Although the claim is often made that "English has more words than any other language" it is not that easy to count the number of words in English.

Counting "words"

Different studies use differing criteria when counting the number of "words", lexemes or vocabulary items in a language. Estimates for English vary between 500,000 and 2 million words. A medium-sized dictionary may contain some 100,000 entries. The New Oxford Dictionary of English, published in 1998, is the biggest single-volume dictionary and contains 350,000 words, of which 52,000 are scientific and technical words, although it avoids over-technical terminology. On the other hand, the 20-volume OED, the definitive dictionary of the English language, contains over half a million lexemes.

Would one count conjugations or past participles used as adjectives? Species names for flowers and insects which are common to all languages? Chemical names? With these you can dwarf the number of "normal" words in any language. And the 500,000 different names for fungi...

Equally difficult is the question of whether a word is actually used - it may exist but be so obsolete that it isn't used any more. Do we count it or not? Do we count slang? Do we count regional words? Do we count a word if it is used in the UK but not in the US or in all international varieties of English (including Indian English, which has a large selection of words from native languages.)

Defining words

A constant debate is whether concepts such as facts – the names of people or places and other proper names be considered as forming part of one’s personal lexicon when calculating its size. Undoubtedly, the name, or fact, Shakespeare, is as much a part of the English language as the word literature or drama. And the fact/word London is probably used more often than the word village or town. Thus, given the overlapping of criteria, calculating the size of one’s own vocabulary is complicated and must vary according to many different factors.
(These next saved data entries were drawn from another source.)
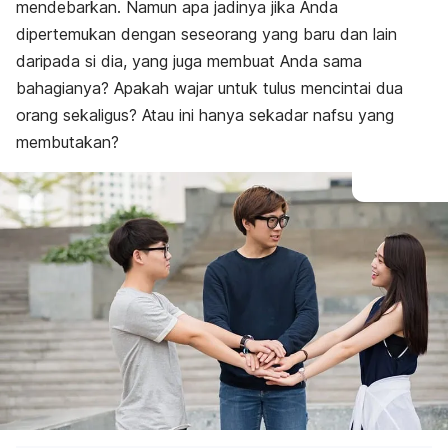
mendebarkan. Namun apa jadinya jika Anda
dipertemukan dengan seseorang yang baru dan lain
daripada si dia, yang juga membuat Anda sama
bahagianya? Apakah wajar untuk tulus mencintai dua
orang sekaligus? Atau ini hanya sekadar nafsu yang
membutakan?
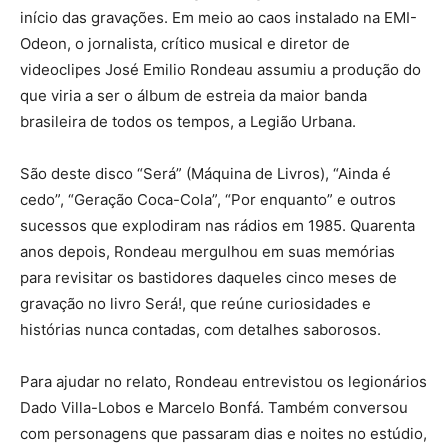
início das gravações. Em meio ao caos instalado na EMI-
Odeon, o jornalista, crítico musical e diretor de
videoclipes José Emilio Rondeau assumiu a produção do
que viria a ser o álbum de estreia da maior banda
brasileira de todos os tempos, a Legião Urbana.
São deste disco “Será” (Máquina de Livros), “Ainda é
cedo”, “Geração Coca-Cola”, “Por enquanto” e outros
sucessos que explodiram nas rádios em 1985. Quarenta
anos depois, Rondeau mergulhou em suas memórias
para revisitar os bastidores daqueles cinco meses de
gravação no livro Será!, que reúne curiosidades e
histórias nunca contadas, com detalhes saborosos.
Para ajudar no relato, Rondeau entrevistou os legionários
Dado Villa-Lobos e Marcelo Bonfá. Também conversou
com personagens que passaram dias e noites no estúdio,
Likewise, terms such as UNESCO and NATO, both well-known acronyms, that is, words, on an international level, must undeniably count as being part of an educated person’s vocabulary.

If a word has two spellings, does that count as one word or two? Or two past participles like "lighted" and "lit" or "dived" and "dove"? Does "dove" as a bird count as a separate word?

Furthermore, given that over eighty per cent of all words in English have more than one meaning – water as a verb and noun; lock as a verb and noun related to keys, or as a construction on a canal or river to regulate the ascent or descent of boats, or as a hold in wrestling or judo, or as in a lock of hair – should one count each meaning of the same word – the same combination of letters – as a different item? Surely if a person knows five meanings of the same word, he or she has a more extensive vocabulary than another person who knows only one meaning?

Get and phrasal verbs

Take one of the most frequently used verbs in English – get. Should we consider the phrasal verbs get at, get away, get back, get by, get in, get off, get on, get over, get through, get up and a dozen other uses of get plus one other word, such as get home or get fat or get fatter or even more additions, such as get away with, get rid of, get over something, get your own back on somebody, as one lexeme -– get -– or an expression, a set phrase, an idiom? In a dictionary, these, and many others, might all be included under the entry get. And what about the inflections: gets, got/gotten, getting? Unlike other European languages, Modern English has very few inflections and contrary to what many people think, is surprisingly regular, despite its many exceptions.


Or words beginning with prefixes such as un-, as in unhappy, untidy, unlikely, many of which are not included in dictionaries because of their apparent obviousness. The same occurs with adverbs ending in -ly, or inflections of nouns (singular and plural), adjectives (comparison) and, as we saw above, the past tenses of most verbs unless they are so irregular as to cause possible confusion. Thus, bad, worse and [the] worst would probably be included as three separate entries, whereas in the case of more regular adjectives such as cold, its regular comparative and superlative – colder, [the] coldest – would probably be included under one single entry: cold.


And whilst on the subject of antonyms, what’s the difference between learning single words – big and small – and binomial expressions like black and white, thick and thin, boys and girls, ladies and gentlemen, eggs and bacon, fish and chips, socks and shoes?


One solution might to try to estimate the vocabulary of the average native speaker, but even this presents difficulties. Partly because we all have an active and a passive vocabulary and partly because we can often "know" words we have never seen before, either because of their context or because they are made up of other parts of words we already know.


One of the consequences of this long and varied history is that English spelling no longer corresponds particularly well with English pronunciation, giving rise to calls for spelling reform.